Apaçık
Karşıtlıkla
Karşılık
Erol
TOY
Karşıtlık
keyiftir !..
Hem
diyalektiğin olmazsa olmazıdır.
Hem
hiçbir sorum yüklemez.
Oysa
karşılık eylemdir.
Olursa
sorumluluktur. Ama olmasa da olur.
Yine
mi kafa karıştırdım ?
Öyleyse
açayım.
Diyelim
ki, siz bir savaş karşıtısınız.
Ve
henüz ortada fol var da yumurta yok ya, diyelim ki ; Pek çok gözde
pek güçlü... Pek kudretli... Pek şiddetli... Pek hürmetli Anglo-Amerikan
emperyalizmi, mazlum ya da maznun Irak'a saldıracak.
Bu
davranış, hem çağın kutsalı, ulusların yazgısını belirleme
hakkına aykırı... Hem apaçık haksızlıktır.
Haktan
yana savaş karşıtıysanız anında olmaz, olamaz diye haykırırsınız.

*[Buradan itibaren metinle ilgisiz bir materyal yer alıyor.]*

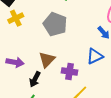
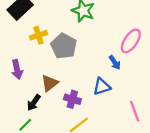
yellow cross: (16, 18) -> (38, 35), moved
purple arrow: (15, 62) -> (17, 69), moved, turned 60

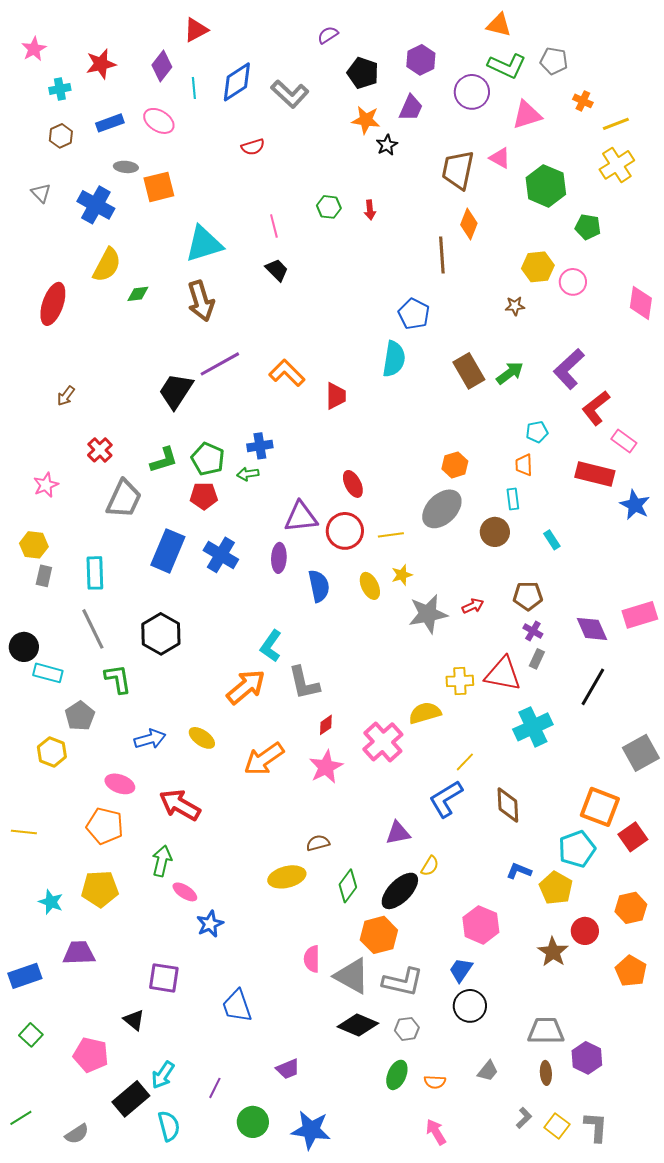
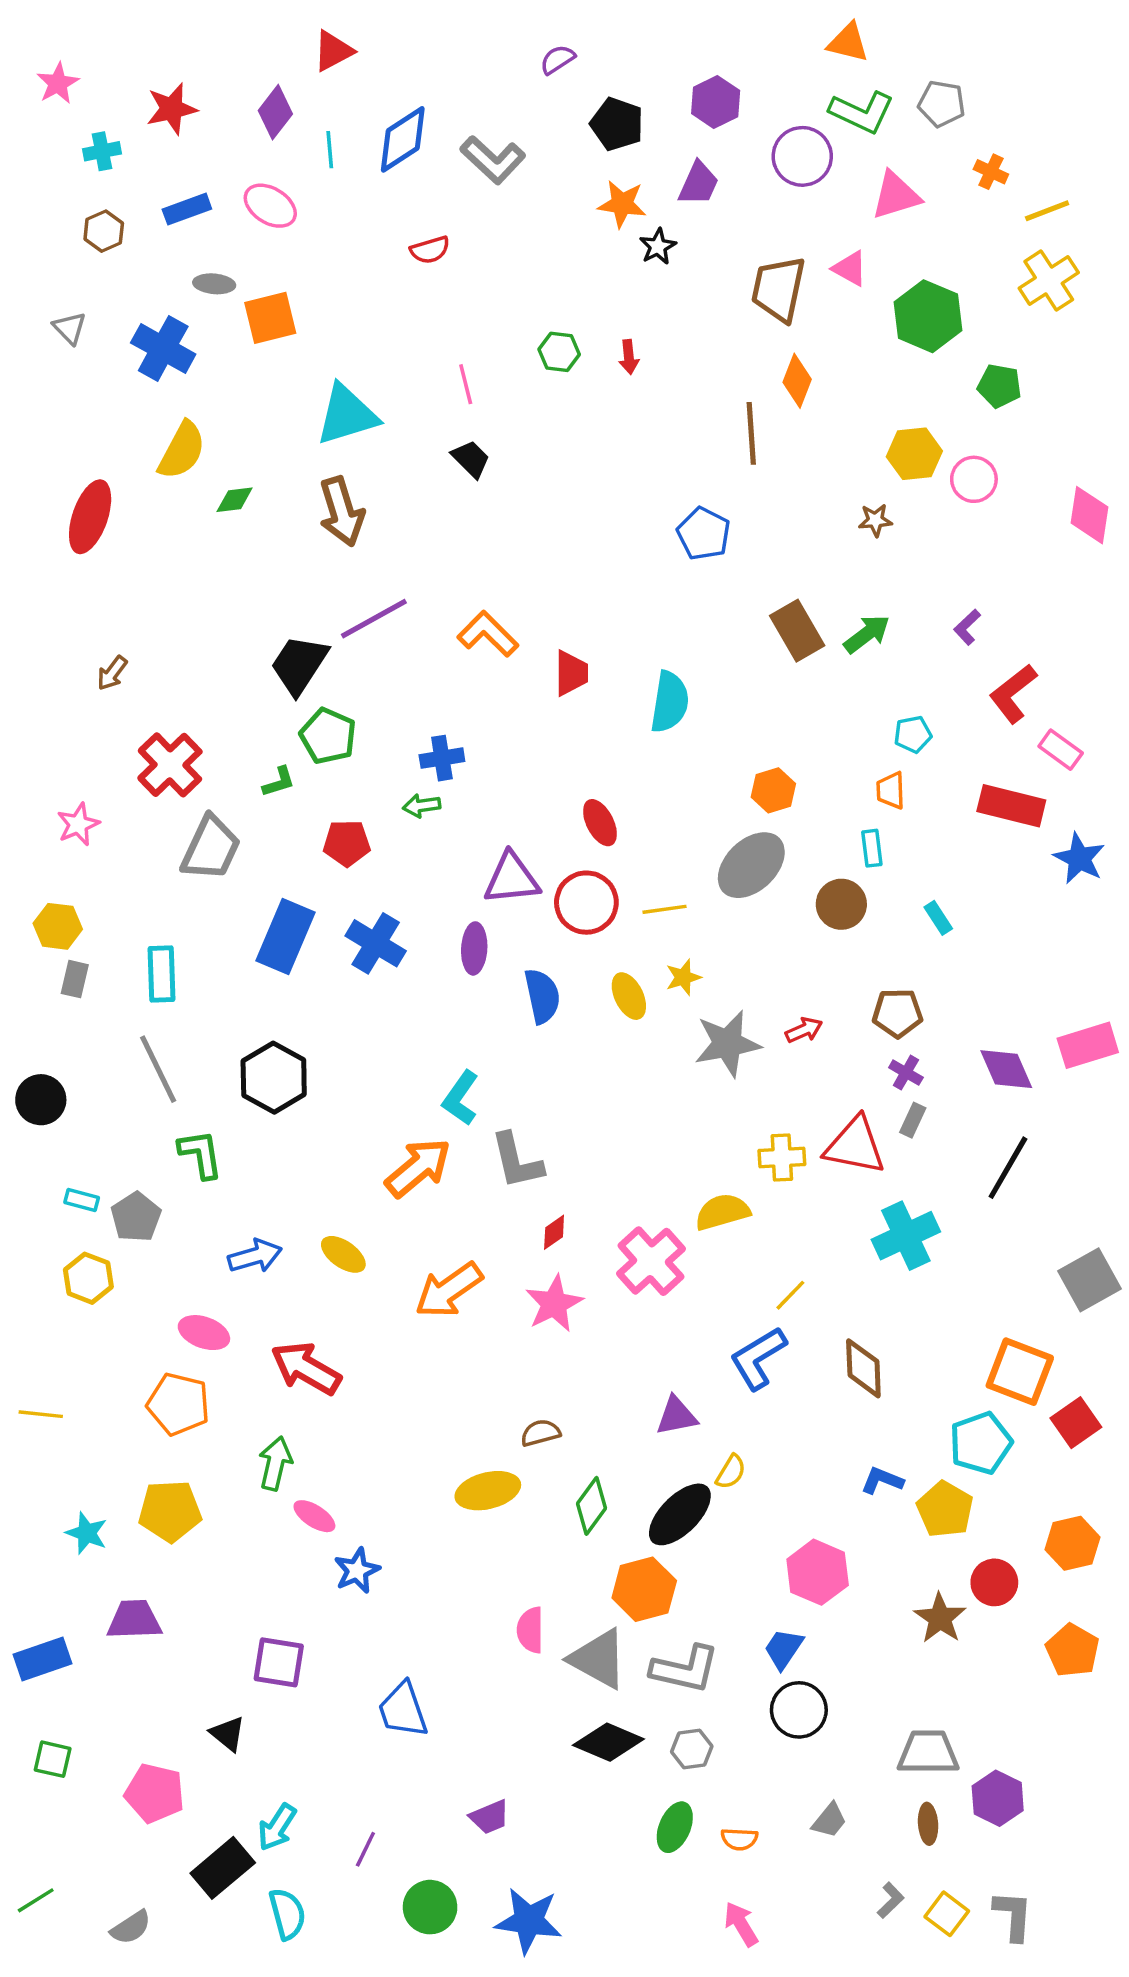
cyan semicircle: (394, 359) -> (670, 702), moved
purple L-shape: (569, 369) -> (967, 627), size x0.5
red cross: (100, 450) -> (170, 765), size x1.5
green pentagon: (208, 459) -> (328, 736), moved
green L-shape: (164, 460) -> (279, 782), size x0.7
cyan rectangle: (48, 673) -> (82, 1200), moved, size x0.7
green square: (31, 1035) -> (53, 1759), turned -30

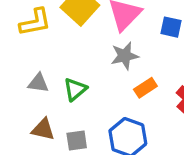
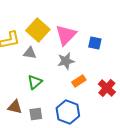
gray triangle: (38, 83) -> (30, 53), moved

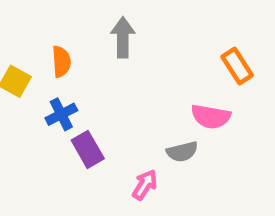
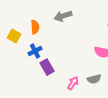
gray arrow: (123, 37) -> (63, 16), turned -108
gray semicircle: (182, 152) -> (94, 79), moved

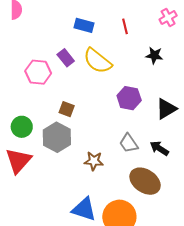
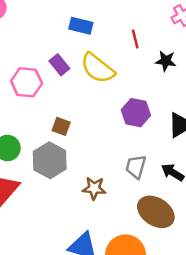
red line: (125, 26) -> (135, 39), moved
gray trapezoid: (129, 143) -> (136, 167), turned 50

Güçlü sağırsa, haklı çığlığı ya duymaz. Ya kös dinler.
Sesinize
ses katmak... Çığlığınızı sağır sultana duyurmak için kapı
kapı dolaşır... Olası savaş alanına uzak sokak... Meydan... Ya
da şık salonları doldurur... Daha güçlü... Daha yoğun... Daha
gür ve daha etkin bağırır...
Haksızlığa söver... Savaşa lânetler yağdırırsınız.
Karşıtlık
duyurulmuş... Aydınlığa uyulmuş... Eylem konulmuş... İnsanlık
onurlanmış... Bireysel, kitlesel, toplumsal kanıtlar açıklanmış.
Savaşın kötülüğü anlatılmış... Haksızlık dünyanın gözüne
kakılmıştır.
Günah
sizden gider.
Anglo-Amerikan
azgını, yine de saldırırsa, suçun kara lekesi anlına çalınacak...
Günahın ateş tasması boynuna dolanacaktır.
Peki
bu iş nasıl olacak ?
İşte
işin orasına Rufailer karışacaktır.
Çünkü
siz karşıtsınız. Göreviniz karşıtlıktır.
Eh
!.. O da söylenmiş, diyalektik tamamlanmıştır.
Kirli
savaşın, kanlı meydanından uzakta, gönlü ferah... Vicdanı
rahat, köşenize çekilir, işinize bakarsınız.
Eylemin
kuramla çatışması sizi ilgilendirmez.
Oysa
karşıysanız, haksızlığı önlemeye koşulusunuz.
Yâni
Ziya Paşa'nın ünlü terkîb-i Bend'ine uyacak ;
"Öğütle
uslanmayanı uyaracak...
Uyarıyla
yola gelmeyeni pataklayacaksınız."
Abooov
!..
Bu
türkçe, nasıl bir dil Allahaşkına !..
Kökü
eki aynı sözcükteki bir "t" işin rengini nasıl da değiştirdi
?
Meğer
karşıtlık kuram... Karşılık eylemmiş.
Yâni
savaş karşıtı olursam, sesim kısılıncaya haykırır...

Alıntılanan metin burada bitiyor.